How do you actually "make a living" (e.g. keep a roof over your head / pay the bills / have a studio / plan for retirement)?

I paint full time, and the income divides roughly into thirds between original sales, commissioned work and reproductions sales.

What percentage of your income (roughly) do you generate from making art? 


What percentage of your income (roughly) derives from being involved with art? 

10% from teaching/lecturing

(Catherine lectures at schools and colleges on developing a theme for a series and a career in the arts; and to adults on the business of selling art.)

How do you aim to be making a living in future?

I enjoy the lectures as they provide a break from the solitary studio, and also give me the opportunity to build my client list, but I do not want to do more than I am doing now.

At the moment I am restricted by school age children, however I can see in the future I may wish to expand in that area. I also plan to increase my sales of prints, and related merchandising.

Time allocation

What percentage of time do you have each week for actually making art? (Is this more or less than you expected?)

I work approximately 6-8 hours a day, and occasional weekends when under deadline. It is a lot less than I would like, but I found that having restricted hours makes me far more focused and productive than pre children. I probably spend two or three evenings working too.

How do you typically spend your time each day or week or month?

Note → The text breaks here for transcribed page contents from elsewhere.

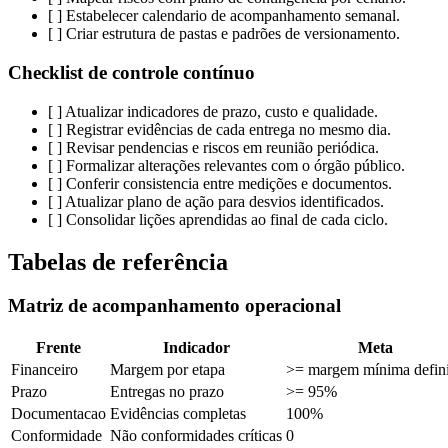
[ ] Estabelecer calendario de acompanhamento semanal.
[ ] Criar estrutura de pastas e padrões de versionamento.
Checklist de controle contínuo
[ ] Atualizar indicadores de prazo, custo e qualidade.
[ ] Registrar evidências de cada entrega no mesmo dia.
[ ] Revisar pendencias e riscos em reunião periódica.
[ ] Formalizar alterações relevantes com o órgão público.
[ ] Conferir consistencia entre medições e documentos.
[ ] Atualizar plano de ação para desvios identificados.
[ ] Consolidar lições aprendidas ao final de cada ciclo.
Tabelas de referência
Matriz de acompanhamento operacional
Frente
Indicador
Meta
Financeiro
Margem por etapa
>= margem mínima defin
Prazo
Entregas no prazo
>= 95%
Documentacao
Evidências completas
100%
Conformidade
Não conformidades críticas
0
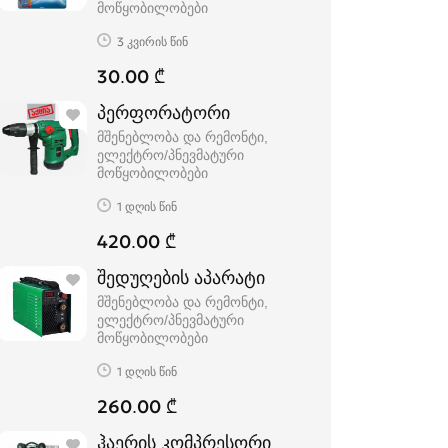
მოწყობილობები
3 კვირის წინ
30.00 ₾
პერფორატორი
მშენებლობა და რემონტი,
ელექტრო/პნევმატური
მოწყობილობები
1 დღის წინ
420.00 ₾
შედუღების აპარატი
მშენებლობა და რემონტი,
ელექტრო/პნევმატური
მოწყობილობები
1 დღის წინ
260.00 ₾
ჰაერის კომპრესორი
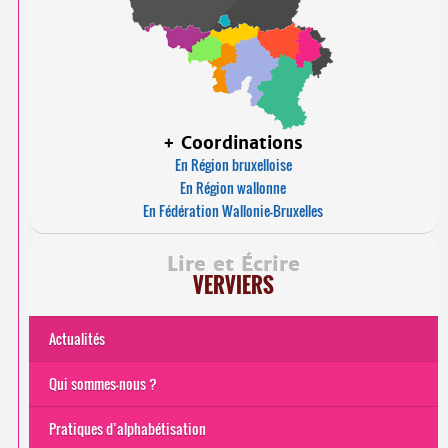
+ Coordinations
En Région bruxelloise
En Région wallonne
En Fédération Wallonie-Bruxelles
Lire et Écrire
VERVIERS
Actualités
Qui sommes-nous ?
Pratiques d’alphabétisation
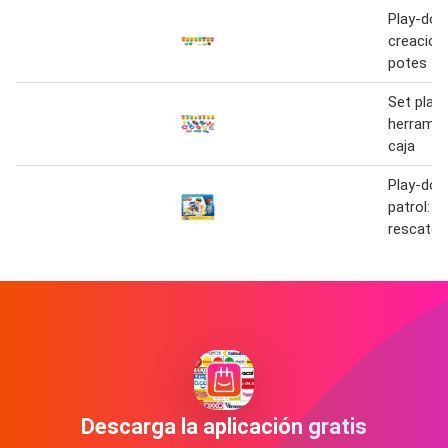
Play-doh 
creacion
potes
Set play
herramie
caja
Play-doh
patrol: c
rescate
Descarga la aplicación gratis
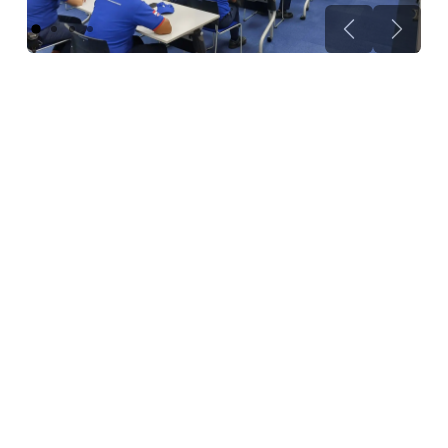
Previous
Next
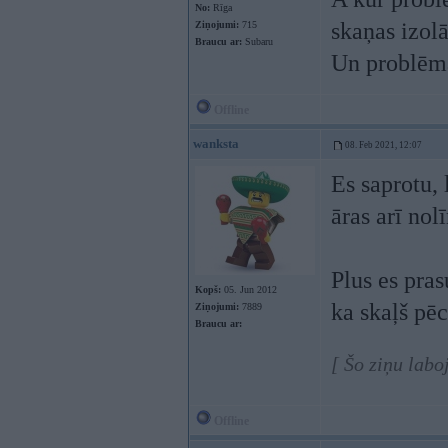
No:
Rīga
skaņas izol
Ziņojumi:
715
Braucu ar:
Subaru
Un problēma
Offline
wanksta
08. Feb 2021, 12:07
Es saprotu, 
āras arī nol
Plus es pras
Kopš:
05. Jun 2012
ka skaļš pēc
Ziņojumi:
7889
Braucu ar:
[ Šo ziņu labo
Offline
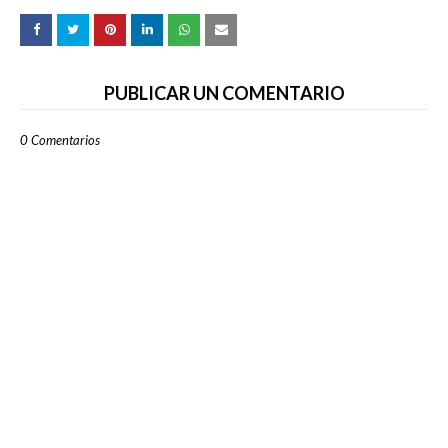
PUBLICAR UN COMENTARIO
0 Comentarios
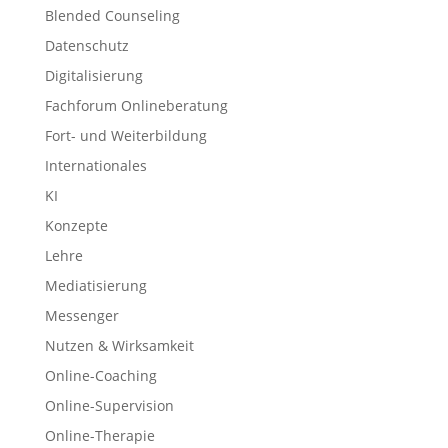
Blended Counseling
Datenschutz
Digitalisierung
Fachforum Onlineberatung
Fort- und Weiterbildung
Internationales
KI
Konzepte
Lehre
Mediatisierung
Messenger
Nutzen & Wirksamkeit
Online-Coaching
Online-Supervision
Online-Therapie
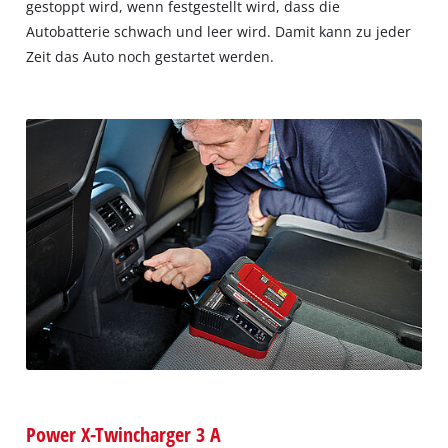
gestoppt wird, wenn festgestellt wird, dass die
Autobatterie schwach und leer wird. Damit kann zu jeder
Zeit das Auto noch gestartet werden.
Power X-Twincharger 3 A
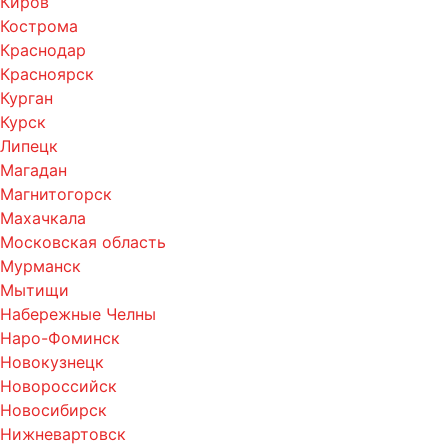
Киров
Кострома
Краснодар
Красноярск
Курган
Курск
Липецк
Магадан
Магнитогорск
Махачкала
Московская область
Мурманск
Мытищи
Набережные Челны
Наро-Фоминск
Новокузнецк
Новороссийск
Новосибирск
Нижневартовск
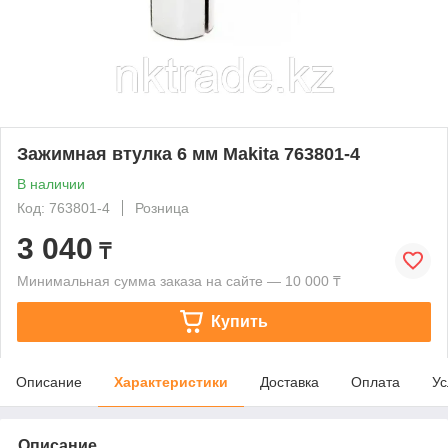
Зажимная втулка 6 мм Makita 763801-4
В наличии
Код: 763801-4
Розница
3 040
₸
Минимальная сумма заказа на сайте — 10 000 ₸
Купить
Описание
Характеристики
Доставка
Оплата
Ус
Описание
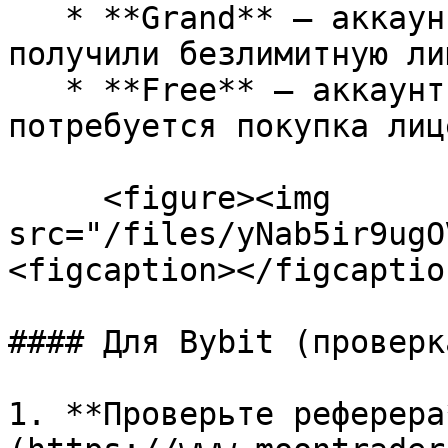
   * **Grand** — аккаунт без реферера, также 
получили безлимитную ли
   * **Free** — аккаунт другого реферера, 
потребуется покупка лиц
     <figure><img 
src="/files/yNab5ir9ugO
<figcaption></figcaptio
#### Для Bybit (проверк
1. **Проверьте реферера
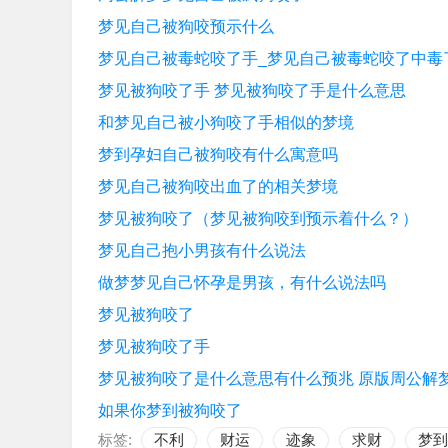
梦见自己被狗咬预示什么
梦见自己被毒蛇咬了手_梦见自己被毒蛇咬了中毒
梦见被狗咬了手 梦见被狗咬了手是什么意思
和梦见自己被小狗咬了手相似的梦境
梦到孕妇自己被狗咬有什么寓意吗
梦见自己被狗咬出血了的相关梦境
梦见被狗咬了（梦见被狗咬到预示着什么？）
梦见自己抱小男孩有什么说法
做梦梦见自己怀孕是男孩，有什么说法吗
梦见被狗咬了
梦见被狗咬了手
梦见被狗咬了是什么意思有什么预兆 原版周公解
如果你梦到被狗咬了
标签:
不利
财运
迹象
求财
梦到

I have a fairly strict routine.
  • Monday is spent in the office, every other I have a meeting with my PA and we plan ahead, discuss any issues. I deal with various clients and galleries. 
  • Generally Tuesday-Friday is spent in the studio, but most weeks I will have to fit in travel to a gallery, client or to the print studio for a meeting. I do find myself working in the office when the children are in bed.

Phantegro by Catherine Ingleby

Challenges and surprises

How difficult is the real life of "being an artist”?

It has become less difficult as I have become more successful, I found the years getting off the ground, so to speak, exhausting and barely broke even for the first decade, but it has paid off in the long term.

I absolutely love what I do, and it is a very flexible job to fit in around children. It also has been surprisingly lucrative.

In terms of the reality of working as a professional artist:
  • What do you find your biggest challenge?

One challenge has been the shift over the past decade or so into the digital age, and adapting to the changing way people buy art. I started my career completely beholden to galleries, but now find that most of my business comes as direct sales.

The other, unexpected, challenge is how hard it is to be a professional artist if you have children. I think a career as an artist requires a degree of selfishness, and flexibility, which is not always compatible with family life. I strongly believe it is tougher for women, as it is harder to justify pursuing a career, if there is no perceived ‘job’ and financial guarantee to return to after maternal leave.

  • What has been your biggest surprise?

That I have managed to make a well paid career of something I love doing so much, and would do anyway even if it cost me to do so.

  • What are you much better at doing that you expected to be?

I have learnt to be a far better sales and business woman than I thought I could be. I also have managed to educate myself about technology to a far higher level than I ever expected to attain.

"In a Twist" by Catherine Ingleby

Improving and succeeding

Do you work on yourself to improve or do you work at your job to improve?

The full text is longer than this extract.